It took twenty minutes. I thought we would find Charlie dead. The entrance gates on the drive were padlocked. Eric pressed the car on them until the bolt sprang free. We drove to the front door, where I held his arm: ‘Eric, be careful.’ He seemed misproportioned by his fear and rage, and I felt we might meet beings in the house unshaped in some similar way — James and Ferrabee unnatural, homicidal. He rattled the door, then ran round to the back of the house. We saw Ferrabee busy at a fire by the creek, throwing flattened boxes on the flames.
Eric ran inside as
though bursting through scrub. We went past the kitchen into the hall and found tipped furniture, torn hangings, a broken mirror. He turned in a circle, lost, then swelled his throat and bellowed, ‘Charlie!’
She cried from upstairs, behind her door, ‘They’ve locked me in.’
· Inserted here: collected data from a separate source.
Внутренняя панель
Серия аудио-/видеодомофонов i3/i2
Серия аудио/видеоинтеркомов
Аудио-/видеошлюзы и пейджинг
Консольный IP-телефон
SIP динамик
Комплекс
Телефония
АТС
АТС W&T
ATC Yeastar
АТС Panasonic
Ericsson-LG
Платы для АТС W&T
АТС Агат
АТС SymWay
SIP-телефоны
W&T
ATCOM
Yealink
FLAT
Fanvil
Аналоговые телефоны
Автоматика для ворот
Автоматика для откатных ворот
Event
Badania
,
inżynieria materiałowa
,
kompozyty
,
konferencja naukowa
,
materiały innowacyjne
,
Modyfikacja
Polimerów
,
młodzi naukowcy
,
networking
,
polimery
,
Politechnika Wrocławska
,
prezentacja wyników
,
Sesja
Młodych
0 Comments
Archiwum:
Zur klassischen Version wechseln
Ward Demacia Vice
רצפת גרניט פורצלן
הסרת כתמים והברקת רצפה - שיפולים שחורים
He ran up, three steps at a time, faced the door, heaved on it with his shoulder, then stood back. I’ve seen it done in movies — a horizontal stamp, human horse-kick, at the lock. The door bursts in. Not for Eric, and I thought, He’ll kill himself, he’s too old. I found a key on the hall stand.
‘Eric, here.’
He turned it in the lock, rushed in, as James leaned from his study door.
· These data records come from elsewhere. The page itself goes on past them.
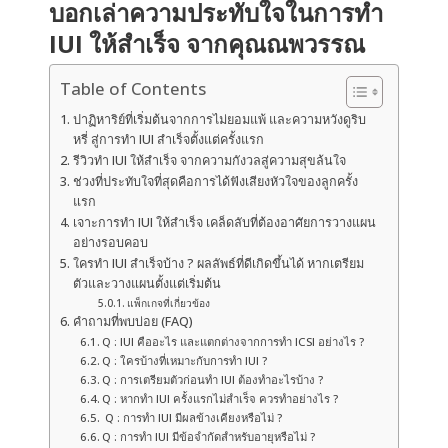
บอกเล่าความประทับใจในการทำ
IUI ให้สำเร็จ จากคุณณพวรรณ
Table of Contents
ปาฏิหาริย์ที่เริ่มต้นจากการไม่ยอมแพ้ และความหวังดูริบ
หรี่ สู่การทำ IUI สำเร็จตั้งแต่ครั้งแรก
รีวิวทำ IUI ให้สำเร็จ จากความกังวลสู่ความสุขล้นใจ
ช่วงที่ประทับใจที่สุดคือการได้ฟังเสียงหัวใจของลูกครั้ง
แรก
เจาะการทำ IUI ให้สำเร็จ เคล็ดลับที่ต้องอาศัยการวางแผน
อย่างรอบคอบ
ใครทำ IUI สำเร็จบ้าง ? ผลลัพธ์ที่ดีเกิดขึ้นได้ หากเตรียม
ตัวและวางแผนตั้งแต่เริ่มต้น
แพ็กเกจที่เกี่ยวข้อง
คำถามที่พบบ่อย (FAQ)
Q : IUI คืออะไร และแตกต่างจากการทำ ICSI อย่างไร ?
Q : ใครบ้างที่เหมาะกับการทำ IUI ?
Q : การเตรียมตัวก่อนทำ IUI ต้องทำอะไรบ้าง ?
Q : หากทำ IUI ครั้งแรกไม่สำเร็จ ควรทำอย่างไร ?
Q : การทำ IUI มีผลข้างเคียงหรือไม่ ?
Q : การทำ IUI มีข้อจำกัดสำหรับอายุหรือไม่ ?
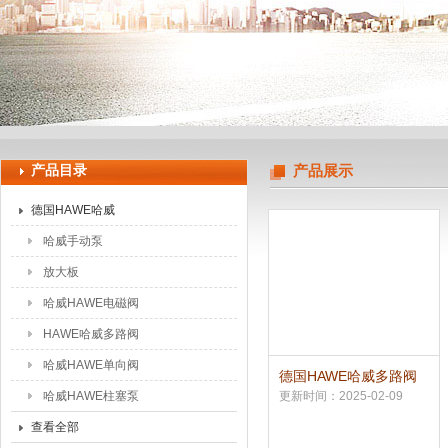
上海申思特自动化设备有限公司
产品目录
产品展示
德国HAWE哈威
哈威手动泵
放大板
哈威HAWE电磁阀
HAWE哈威多路阀
哈威HAWE单向阀
德国HAWE哈威多路阀
一级代理
哈威HAWE柱塞泵
更新时间：2025-02-09
查看全部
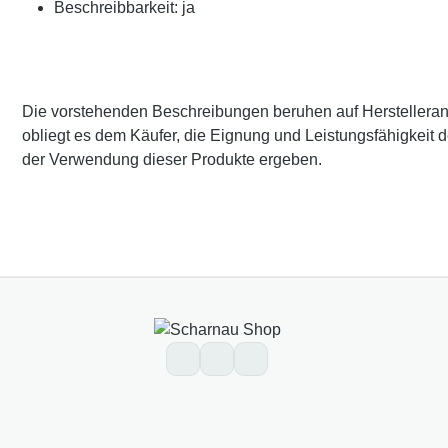
Beschreibbarkeit: ja
Die vorstehenden Beschreibungen beruhen auf Herstellerangab
obliegt es dem Käufer, die Eignung und Leistungsfähigkeit 
der Verwendung dieser Produkte ergeben.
‘You’re a fool, James. You can’t lock up a grown woman,’ I cried.
He stepped to the hall door and screamed, ‘Ferrabee.’
‘James, think what you’re doing.’ I ran down the stairs and took his shoulders, looked in his face, which was raw on one cheekbone where he had injured himself tearing things down. He beat me with his hands, birdwing hands, forcing me back.
‘Ferrabee, stop them,’ he said.
He appears like a manifestation, Ferrabee; he’s suddenly there. Although I’m not a man of action I hooked my foot on his shin. Saw his falling as a vision of rightness. Then he was upright and prancing on the stairs. Charlie and Eric stood at the top, with a suitcase each.
‘Get back,’ Eric cried, swinging his case.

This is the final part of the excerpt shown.